4 choices for physicians when integrating with hospitals
The reasons for aligning with a hospital are changing, which makes integrating even more complicated.
Clinical and economic hospital-physician integration involves an agreement between a hospital or health system and physicians or physician practices to commit to creating value for the customer by improving quality, efficiency and care coordination while minimizing costs. But a successful hospital-physician integration – one that creates value – depends on physicians choosing the right reasons, sequence, model and customer. Here’s what you need to now.
1. Choosing the right reasons
Much of the hospital-physician integration we see today continues to be driven by volume and market share objectives – specifically, the establishment and control of primary care provider networks as the point of entry for patients. Hospitals are still economically incented to increase market share and grow volume, but they also desire to achieve program development, physician leadership and succession planning and quality of care from their integration activities. Physicians are largely incented for volume growth as well and generally want control of office staff, respect for the practice of medicine, quality of care and income security.
As payment reform initiatives such as value-based purchasing, inpatient quality reporting and bundled payments evolve and mature, the valid reasons for integrating will experience a sea change – shifting from volume to individual relationships, from autonomy to standardization, from experience-based medicine to evidence-based medicine, and from cost-reduction to waste-reduction. Physicians should choose the right reasons for integration by basing their integration decisions on the potential they hold to create value for the customer.
2. Choosing the right sequence
Integration is the act of combining two or more things so that they become a whole or one unit. Integration, in this context, should be a means to an end and not the end itself. When integration is the sole objective, all of the structural models will fail to create value for the customer. For hospital-physician integration to create value, integration should be preceded by engagement and succeeded by alignment. Engagement is the act of emotionally involving or committing to bind oneself to do something. The engaged physician feels a part of a noble purpose predicated on trust that also satisfies his/her own self-interest and need for respect from peers within the context of the hospital’s tradition.
Alignment is the act of arranging things so that they are in proper position. The aligned physician is committed with the hospital to a common vision, mutual quality and economic goals and incentives, and shared accountability. Physicians should choose the right sequence for integration by basing their integration decisions on the degree of engagement that has or can be achieved with the hospital and the potential for creating value for the customer through post-integration alignment.
3. Choosing the right model
The most successful, value-ready health systems are building their integration strategy on a variety of models. The most common models, listed in order of increasing strength of alignment and financial security, are medical directorships, professional services agreements, co-management agreements, practice lease agreements and employment. Regardless of the models used, the common essential elements are strong and committed physician leadership, aligned cultures and financial incentives, ready access to primary care, integrated IT, and data-driven improvement programs. Hospitals should recognize the widely varied needs of physicians and be ready with multiple models for integration. Physicians should choose the right model for integration based on their readiness and willingness to integrate as well as their need for financial security.
4. Choosing the right customer
Customers are the people or entities that buy your products and services and supply your revenue.
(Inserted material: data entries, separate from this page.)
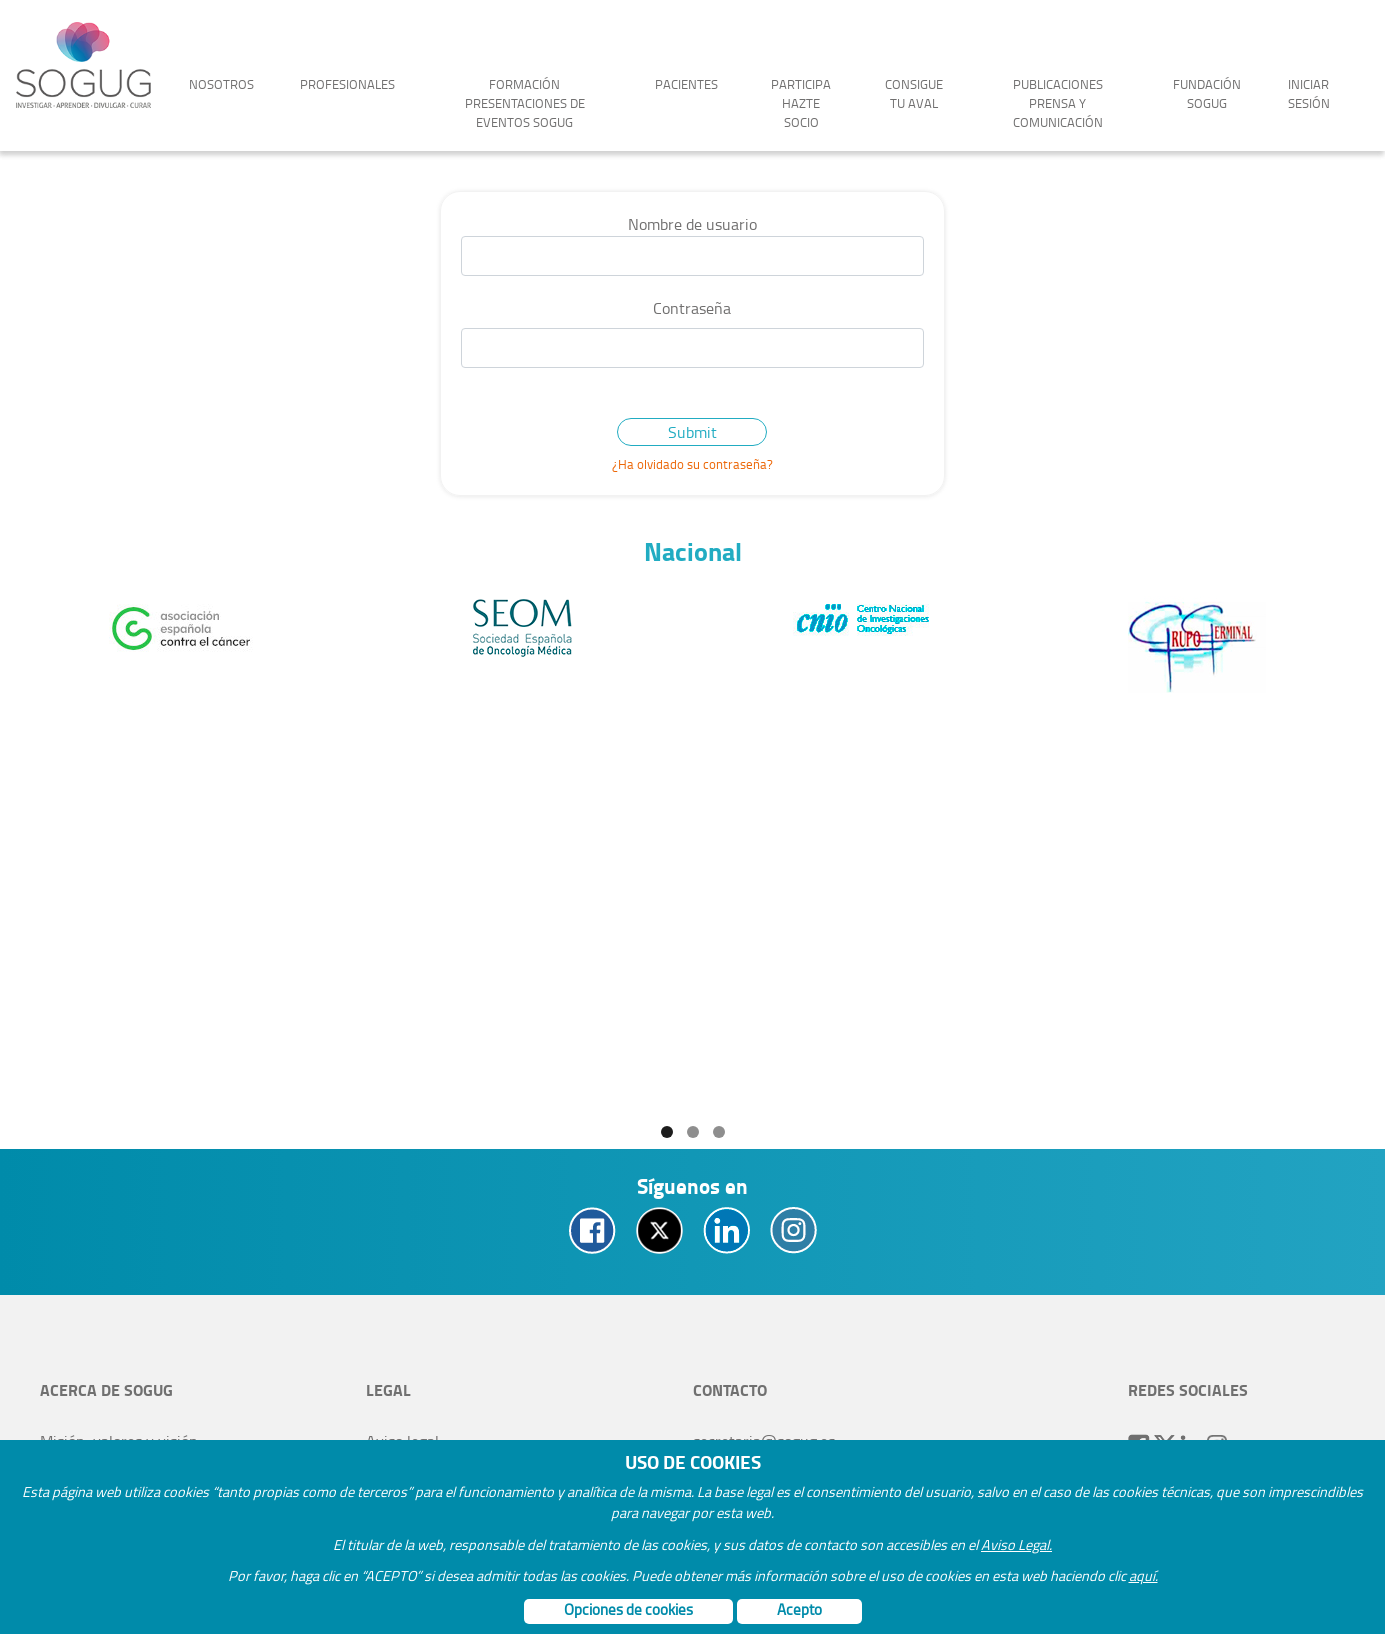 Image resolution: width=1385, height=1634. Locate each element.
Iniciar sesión (1309, 93)
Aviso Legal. (1016, 1544)
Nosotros (221, 84)
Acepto (799, 1609)
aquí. (1143, 1575)
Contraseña (692, 308)
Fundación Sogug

Today, most physicians or physician practices consider the patient to be the customer. This is in part because of the physician-patient relationship itself and also because the fee-for-service nature of the business – albeit through insurance intermediaries – makes the patient the ultimate purchaser of healthcare services and, thus, the supplier of revenue. For primary care and other “gatekeeper” physicians, the patient will continue to be the customer.
For many medical and surgical specialists not employed by hospitals, however, the customer could be the patient or the hospital itself. If those physicians integrate in some model short of employment, they may receive all or most of their revenues through contract payments from the hospital – making the hospital the customer. As payment reform initiatives evolve and mature, and as macro- and micro-economic factors shift, some hospitals will fare poorly and the impact on physicians with essentially one large customer could be devastating. In general, before making decisions about integration, physicians should assess the competitive position of the hospital partner – including the threat of new entrants and substitutes, the rivalry among existing competitors, and the determinants of buyer and supplier power over the hospital.
For physicians for whom the hospital would be a customer, physicians should choose the right customer for integration, then understand what that customer values, adopt the business model that best allows them to satisfy the customer’s needs, and ensure that systems are in place to identify and respond to shifts in those needs.
Austin Kirkland is principal at OUTPERFORM LLC and a member of NSCHBC.